In a move that has left historians, political analysts, and the nation’s collective liver reeling, the 45th and possibly 47th President of the United States has threatened to ‘cancel’ the US Freedom 250 festival, a lavish celebration of the nation’s semiquincentennial that he was planning to co-opt as a televised coronation. Why? Because the artists, in a shocking display of self-preservation, have decided they’d rather gargle bleach than share a stage with a man who thinks ‘covfefe’ is a diplomatic term.

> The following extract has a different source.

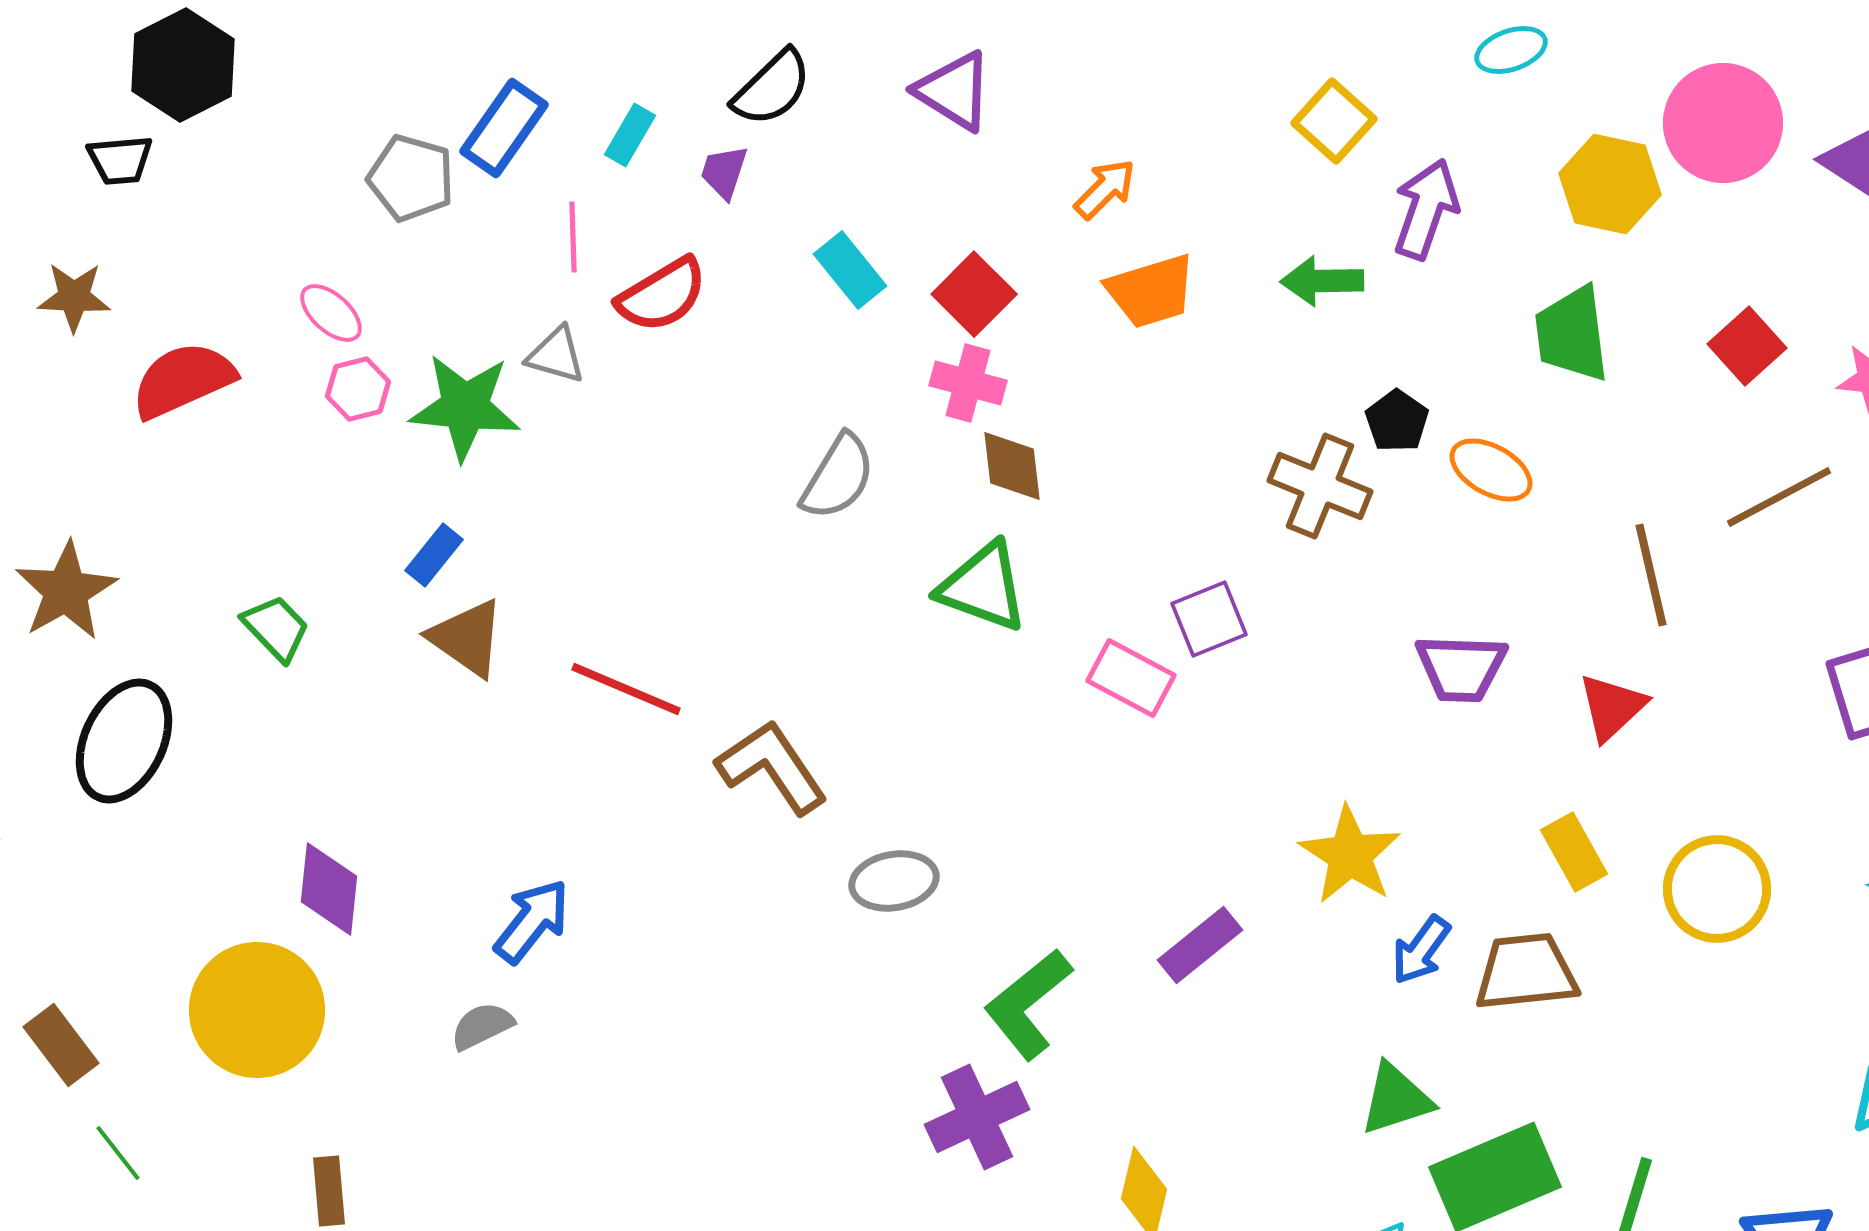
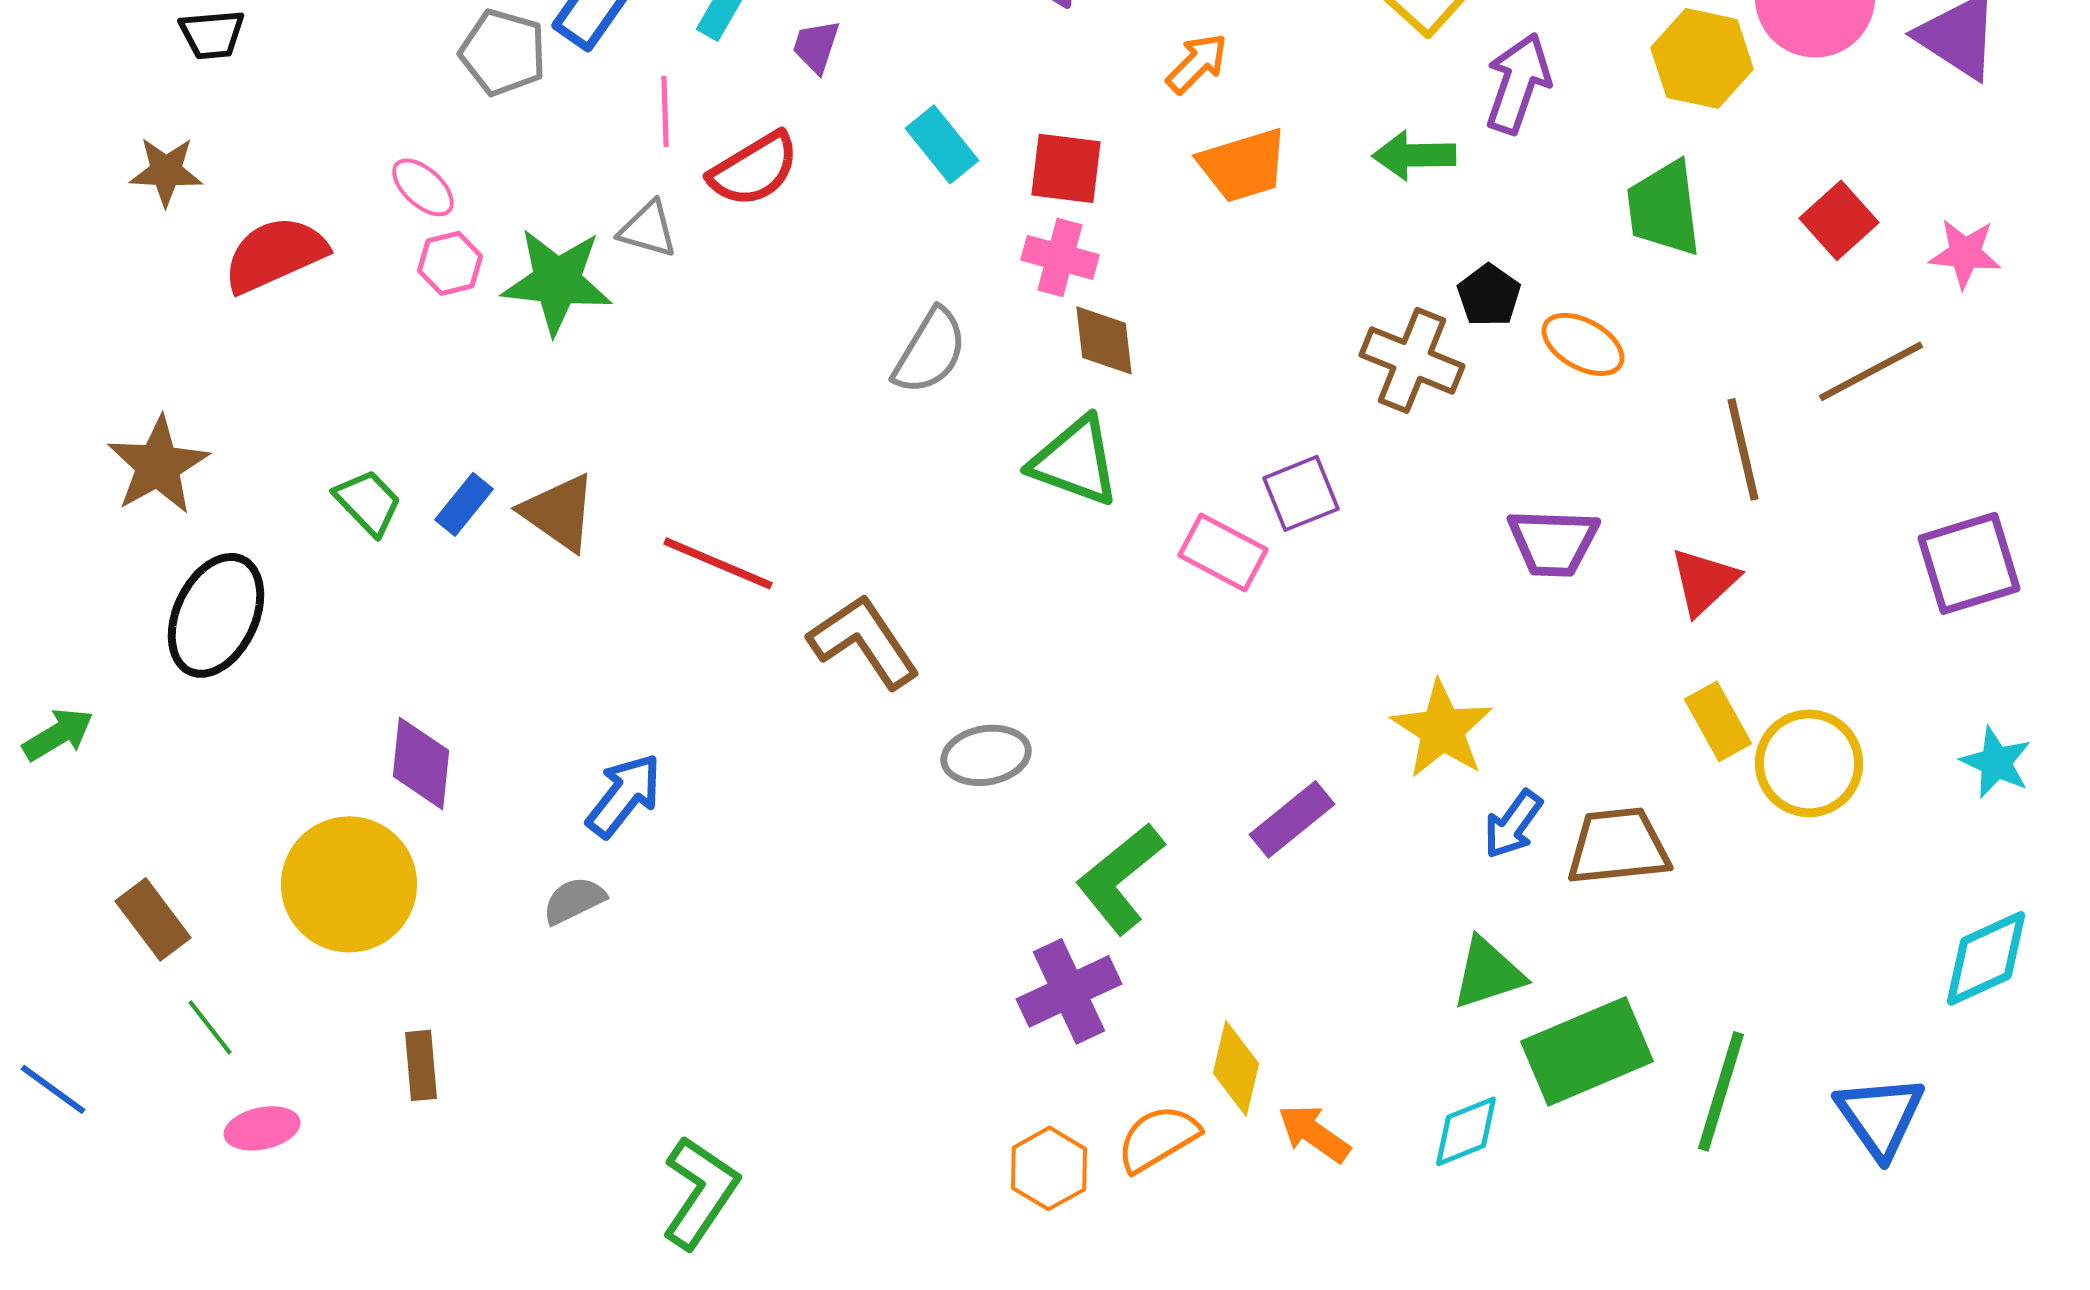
red square: (974, 294) -> (1066, 168), turned -38
blue rectangle: (434, 555) -> (464, 504), moved
yellow rectangle: (1574, 852) -> (1718, 721), moved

The festival, scheduled for July 4th 2026, was meant to be a unifying, bipartisan blowout. Instead, it has become a ghost parade, a phantom fiesta, a cancelled brunch of epic proportions. The exodus began, as these things do, with a trickle. A country singer here, a Broadway chorus line there. But now it’s a stampede, a running of the bulls in reverse, with the bulls being A-list celebrities and the matador being a spray-tanned toddler in a suit. The latest to flee? A veritable who’s-who of American entertainment, from Lady Gaga to the Rockettes, from Beyoncé to the ghost of James Brown (allegedly). They have all, in essence, said: ‘Thanks, but we’d rather be waterboarded with policy papers.’

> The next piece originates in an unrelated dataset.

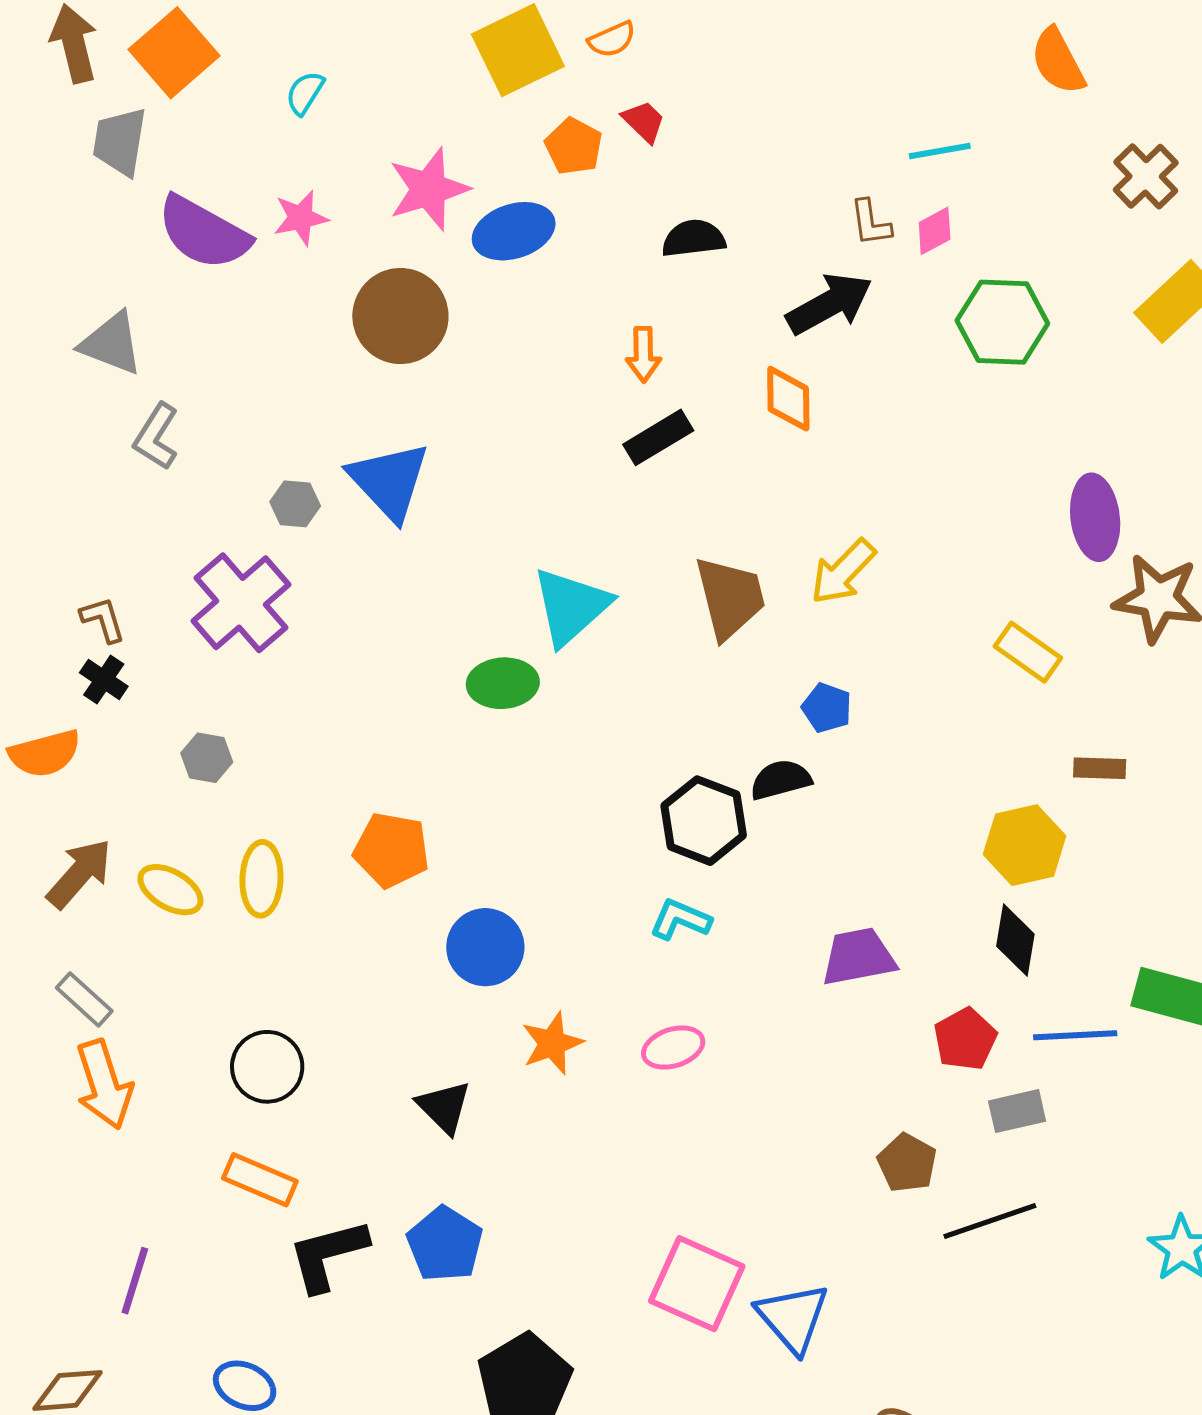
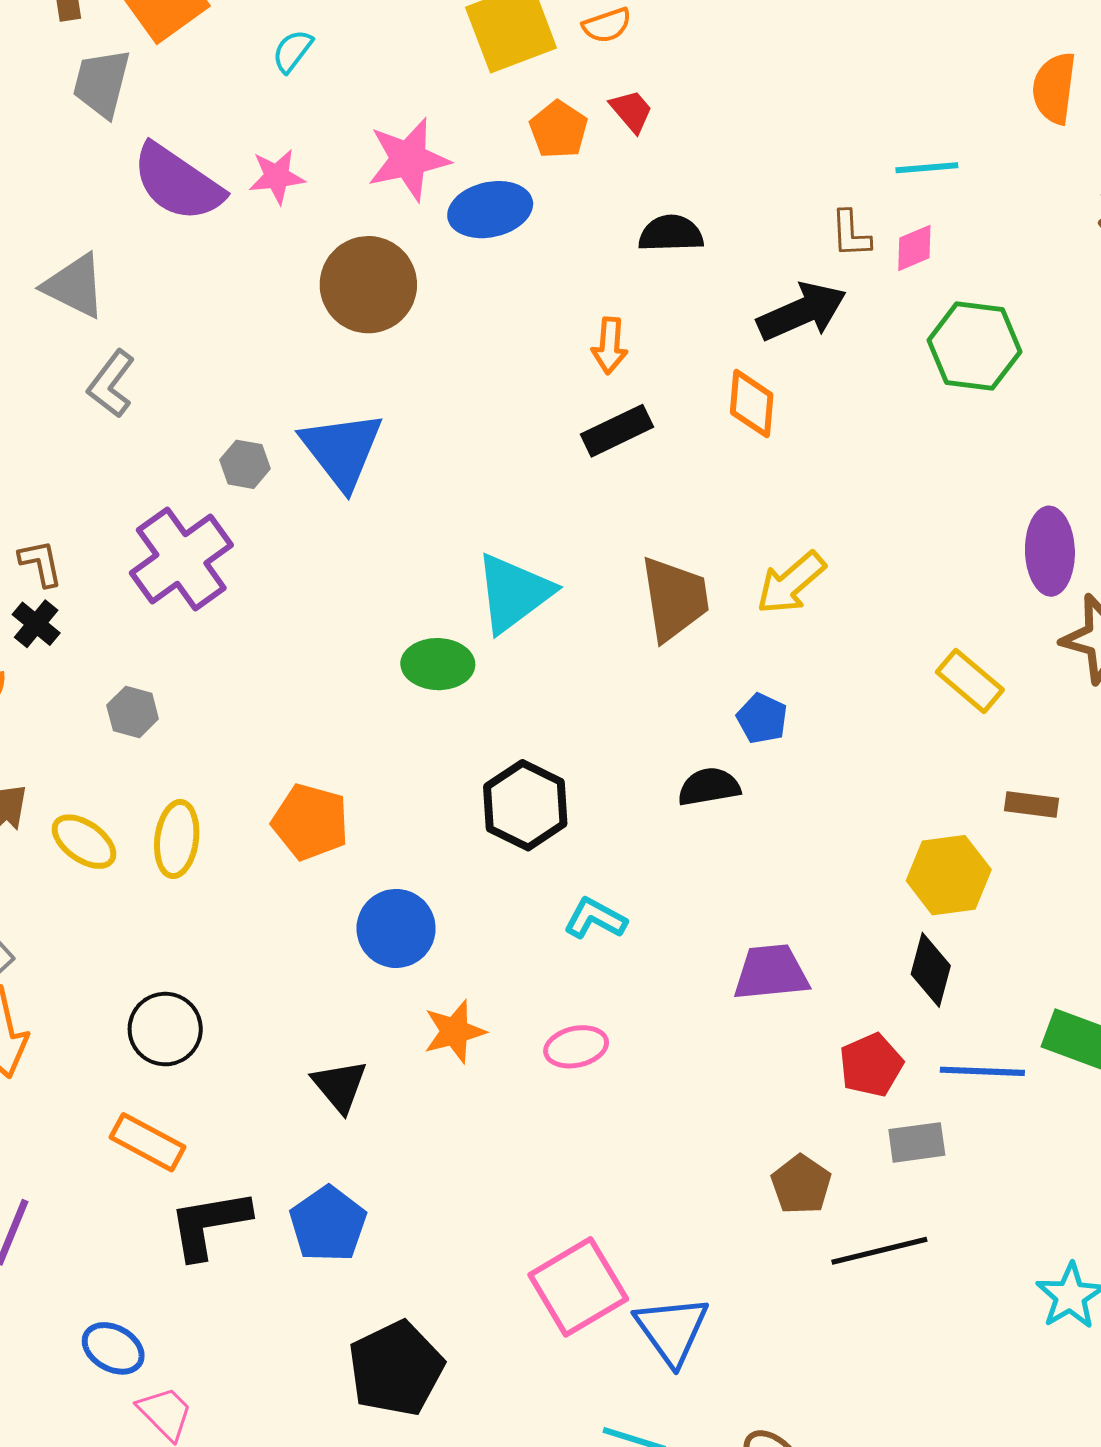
orange semicircle: (1058, 61) -> (1054, 88), turned 30
black hexagon: (704, 821) -> (525, 805), moved
pink square: (697, 1284) -> (578, 1287), turned 30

Trump, never one to let a snub go un-snubbed, took to his social media platform, Truth Social (a name so ironic it could power a small village), to announce that he would ‘cancel’ the whole shebang. ‘The US Freedom 250 festival is a disaster, a total disaster,’ he typed, presumably with a spork and a single fried onion ring. ‘The fake news media and the woke mob have ruined it. I’m cancelling it. We’ll have a much better, more beautiful celebration at my inauguration. It will be YUGE. And we won’t need has-been performers who don’t know how to treat a President. Sad!’

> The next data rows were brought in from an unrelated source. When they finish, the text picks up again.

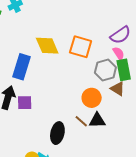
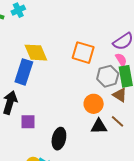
yellow diamond: (47, 46) -> (36, 53), moved
purple square: (25, 103) -> (28, 122), moved
brown line: (81, 121) -> (118, 121), moved

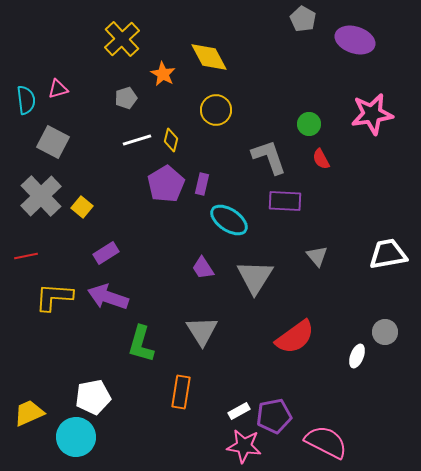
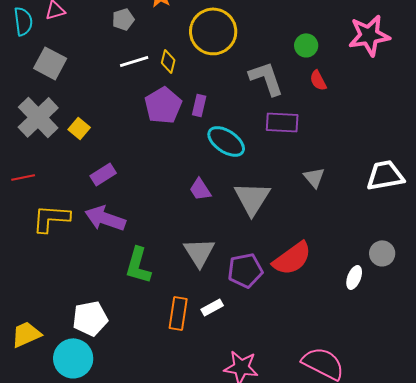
yellow circle: (216, 110) -> (213, 31), size x1.5
white rectangle: (239, 411) -> (212, 307), moved
purple pentagon: (274, 416) -> (245, 270), moved

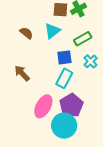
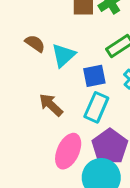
cyan triangle: (52, 31) -> (63, 55), moved
brown arrow: (22, 73) -> (51, 105), moved

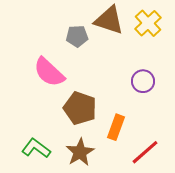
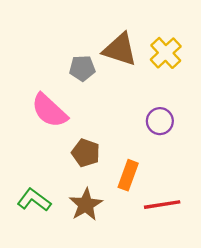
brown pentagon: (80, 108) -> (86, 153), size x0.7
red line: (145, 152) -> (162, 205), turned 32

Now, let’s be clear. The US Freedom 250 is not technically his to cancel. It’s a publicly funded, Congressionally approved celebration, organised by a bipartisan commission. But in Trump’s mind, everything is his, from the nuclear codes to the last slice of pizza at a campaign rally. His threat to scrap the festival is less about logistics and more about the petulant stomp of a child who’s been told he can’t have the last cookie. It’s the political equivalent of taking your ball and going home, only the ball is a nation’s pride and the home is a gilded penthouse full of comb-overs and resentment.
The artists, meanwhile, are breathing sighs of relief so forceful they could power a wind farm. They have dodged a bullet, a very orange, legally dubious bullet. They have chosen principle over platform, dignity over exposure. They have looked at the wreckage of a man’s ego and said, ‘No thank you, I’d rather play for a crowd of angry possums.’ And who can blame them? To perform for Trump is to become a footnote in a tragedy, a supporting character in a farce. To refuse is to become a hero, a martyr for common decency.
The festival itself, if it survives, will now be a curious affair. Perhaps it will feature a single man playing a kazoo, a mime doing a routine about tax reform, and a hologram of Abraham Lincoln reading the Constitution backwards. Or perhaps the whole thing will be scrapped, replaced by a silent vigil where Americans stare at the Washington Monument and wonder how we got here.
In the end, this is a tall tale of our times. A man who claims to love America more than anyone has threatened to cancel its biggest birthday party because the cool kids won’t sit at his table. It’s absurd, it’s tragic, and it’s soaked in the cheap gin of irony. So raise a glass, dear reader, to the US Freedom 250, whatever form it takes. And to the artists who chose freedom over free drinks in the VIP tent. You’re the real patriots. Or at least, the ones with functioning moral compasses.